La reculade du Président français, M. Emmanuel Macron, qui — après avoir dénoncé l'attitude de l'Italie en des termes de morale plus que de politique — a été obligé de baisser de ton est significative. Il est revenu à une position plus raisonnable, mais au prix d'une humiliation internationale. Les deux dirigeants ont affiché une entente d'autant plus cordiale que l'on sait que l'on était passée au bord de la crise.
Le poids de l'économie dans cette décomposition
Les questions économiques, et commerciales, tiennent donc une place importante dans le processus de décomposition de l'UE. Un processus qui a été mis en exergue par la décision de l'Allemagne de refuser la plus grande partie des propositions faites par le Président Français, Emmanuel Macron. La publication récente par l'OFCE d'un texte sur le rôle délétère de l'Euro vis-à-vis des économies tant françaises qu'italiennes le confirme (1). De fait, on constate que le « couple franco-allemand » n'existe pas, si ce n'est dans les délires des éditocrates français. Les formes prises par les « récits » de la crise engendrée par l'Italie, au premier lieux desquels les scandaleuses « unes » de la presse allemande mais aussi les lots extrêmement blessants qu'Emmanuel Macron avait utilisés, sont à la fois un symptôme de la décomposition de l'Union européenne, mais en constituent aussi une de ses causes.

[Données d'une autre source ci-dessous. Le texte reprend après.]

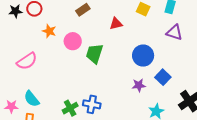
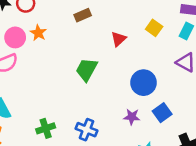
red triangle: (116, 24) -> (119, 39), turned -40
pink circle: (73, 41) -> (15, 37), moved
blue cross: (92, 104) -> (86, 130), moved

De la souveraineté des Nations
Cette décomposition de l'UE est cependant un processus de long terme. Dans ce contexte, le geste de Matteo Salvini à propos de l'Aquarius, que l'on l'approuve où non, a provoqué une césure importante. Il a démontré qu'un pays pouvait s'affranchir des règles de l'UE et démontrer tout à la fois l'inexistence de la « souveraineté européenne », ce mythe si cher à Emmanuel Macron et l'existence de sa propre souveraineté.
Ce geste aura des conséquences. Il contribue à redonner aux italiens une confiance dans le gouvernement de leur pays et dans les capacités de ce dernier. Mais, ce geste est aussi important pour les autres pays de l'Union européenne. Car, si l'Italie peut recouvrer sa souveraineté, peut dans un moment de crise décider que c'est elle qui fixe l'ordre du jour des problèmes à traiter tout autant que la nature des solutions, ce qui est une définition de la souveraineté, alors d'autres pays retiendront la leçon.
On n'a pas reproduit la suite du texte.